- WHAT IS EXPECTED: A line below contains "情况，总结和计划等信息。", and a later one contains "长为副组长、各科室负责人为成员的政府信息公开工作领". Repeat both, with every line between them, exactly.

- EXTRACTED ENTRIES:
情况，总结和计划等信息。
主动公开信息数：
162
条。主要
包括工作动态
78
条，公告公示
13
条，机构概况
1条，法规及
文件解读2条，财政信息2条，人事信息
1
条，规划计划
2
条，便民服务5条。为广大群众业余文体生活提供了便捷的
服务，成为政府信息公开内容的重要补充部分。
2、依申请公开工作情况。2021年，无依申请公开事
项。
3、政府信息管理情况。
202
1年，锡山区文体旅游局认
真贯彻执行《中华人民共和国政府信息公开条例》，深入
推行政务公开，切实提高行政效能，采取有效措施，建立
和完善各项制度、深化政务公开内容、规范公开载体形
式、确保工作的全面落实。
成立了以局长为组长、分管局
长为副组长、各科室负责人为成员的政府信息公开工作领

==

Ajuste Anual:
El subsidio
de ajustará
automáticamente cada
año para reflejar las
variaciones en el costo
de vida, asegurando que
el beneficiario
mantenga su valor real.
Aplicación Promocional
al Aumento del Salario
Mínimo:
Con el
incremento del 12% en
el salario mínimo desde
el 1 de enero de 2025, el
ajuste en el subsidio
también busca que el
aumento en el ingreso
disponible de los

- TASK RESPONSE:
情况，总结和计划等信息。
主动公开信息数：
162
条。主要
包括工作动态
78
条，公告公示
13
条，机构概况
1条，法规及
文件解读2条，财政信息2条，人事信息
1
条，规划计划
2
条，便民服务5条。为广大群众业余文体生活提供了便捷的
服务，成为政府信息公开内容的重要补充部分。
2、依申请公开工作情况。2021年，无依申请公开事
项。
3、政府信息管理情况。
202
1年，锡山区文体旅游局认
真贯彻执行《中华人民共和国政府信息公开条例》，深入
推行政务公开，切实提高行政效能，采取有效措施，建立
和完善各项制度、深化政务公开内容、规范公开载体形
式、确保工作的全面落实。
成立了以局长为组长、分管局
长为副组长、各科室负责人为成员的政府信息公开工作领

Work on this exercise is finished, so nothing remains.